In the Viking LR experiments, when 0.5 cc of surface soil material was wetted with an aqueous nutrient media that contained ¹⁴C-labeled organics, ∼30 nmol of ¹⁴C-labeled gas (presumably ¹⁴CO₂) was released into the LR test cell headspace (Levin and Straat, 1977). Table 1 shows that the levels of H₂O₂ and O₂ ^•− produced in our experiments were lower than the ∼30 nmol ¹⁴C-release observed in the Viking LR, but more importantly these samples were not tested to demonstrate that they reproduced the kinetics of the LR ¹⁴C-gas release. Production of ^•OH in the irradiated Phoenix salt analogues (both with or without perchlorate) can be discounted as a possible explanation of the LR experiment due to its thermal stability. However, assuming that production of low levels of H₂O₂ by heated radiolyzed Ca(ClO₄)₂ is similar to those produced by heated radiolyzed Mg(ClO4)₂ (61-fold decreased H₂O₂ production of heated over unheated; Table 1), these very low H₂O₂ levels (and possibly low levels of ^•OH) may contribute to CO₂ production, although not at levels seen in the Ca(ClO₄)₂ radiolysis study (Quinn et al., 2013) that resulted from the formation and spontaneous decomposition of chloroaniline.

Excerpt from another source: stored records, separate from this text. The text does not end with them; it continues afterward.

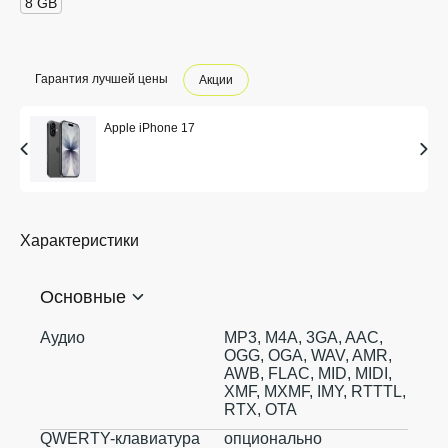
8 GB
Гарантия лучшей цены
Акции
Apple iPhone 17
Характеристики
Основные
Аудио
MP3, M4A, 3GA, AAC,
OGG, OGA, WAV, AMR,
AWB, FLAC, MID, MIDI,
XMF, MXMF, IMY, RTTTL,
RTX, OTA
QWERTY-клавиатура
опционально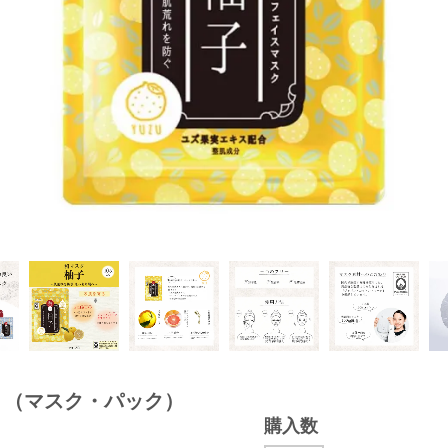
枚 （マスク・パック）
購入数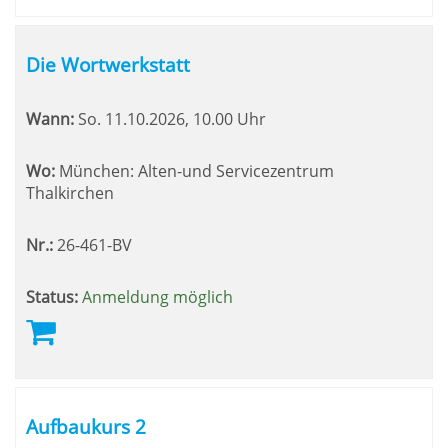
Die Wortwerkstatt
Wann:
So.
11.10.2026, 10.00 Uhr
Wo:
München: Alten-und Servicezentrum
Thalkirchen
Nr.:
26-461-BV
Status:
Anmeldung möglich
Aufbaukurs 2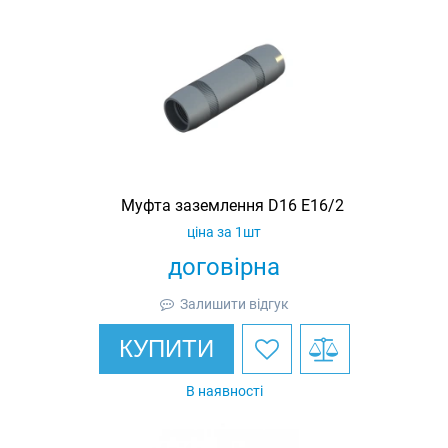
Муфта заземлення D16 E16/2
ціна за 1шт
договірна
Залишити відгук
КУПИТИ
В наявності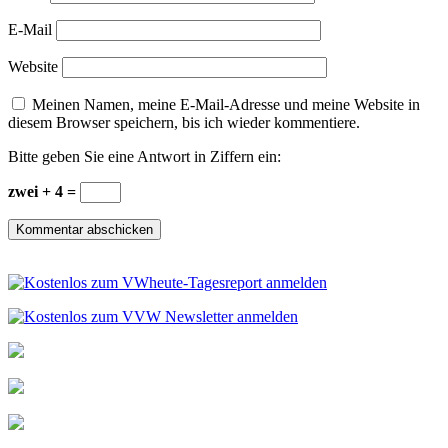
E-Mail
Website
Meinen Namen, meine E-Mail-Adresse und meine Website in
diesem Browser speichern, bis ich wieder kommentiere.
Bitte geben Sie eine Antwort in Ziffern ein:
zwei + 4 =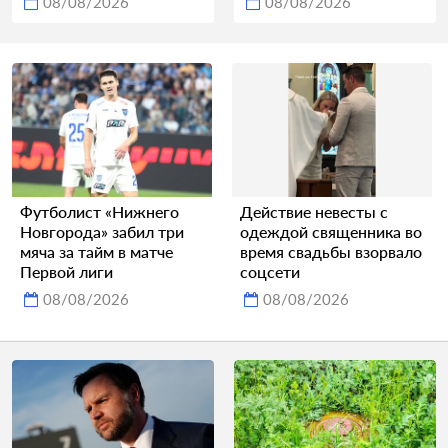
08/08/2026
08/08/2026
Футболист «Нижнего
Действие невесты с
Новгорода» забил три
одеждой священника во
мяча за тайм в матче
время свадьбы взорвало
Первой лиги
соцсети
08/08/2026
08/08/2026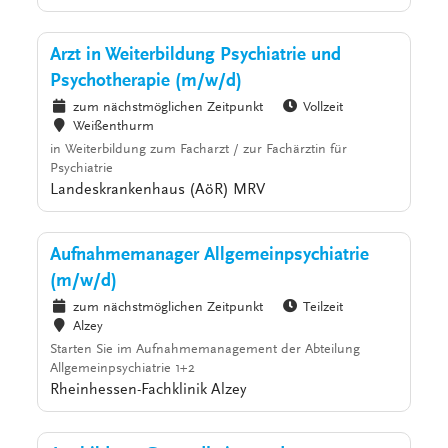
Arzt in Weiterbildung Psychiatrie und
Psychotherapie (m/w/d)
zum nächstmöglichen Zeitpunkt
Vollzeit
Weißenthurm
in Weiterbildung zum Facharzt / zur Fachärztin für
Psychiatrie
Landeskrankenhaus (AöR) MRV
Aufnahmemanager Allgemeinpsychiatrie
(m/w/d)
zum nächstmöglichen Zeitpunkt
Teilzeit
Alzey
Starten Sie im Aufnahmemanagement der Abteilung
Allgemeinpsychiatrie 1+2
Rheinhessen-Fachklinik Alzey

An important finding of the current study is the reduced recovery (55.6%) of ClO⁻ after heating NaClO (water removal at 20–50°C) and a 97% reduction in ClO⁻ recovery after heating NaClO for 3 h at 160°C). Levin and Straat (2016) pointed out that Quinn et al. (2013) did not attempt to demonstrate that hypochlorite matches the observed thermal stability profile of the LR oxidant. In the Viking LR experiment, the magnitude of the ¹⁴CO₂ release was reduced by ∼70% when heated to 46°C for 3 h and was nearly completely eliminated when heated to 51°C for 3 h. Although the current results do not offer a perfect match to the Viking LR, these experiments were not designed to be a rigorous test of LR results. The results do show, however, that the thermal stability profile of NaClO is in the range of what was observed in the LR experiment. Further experiments are planned to characterize the thermal stability of hypochlorite and other oxychlorine species in the context of the LR experiments.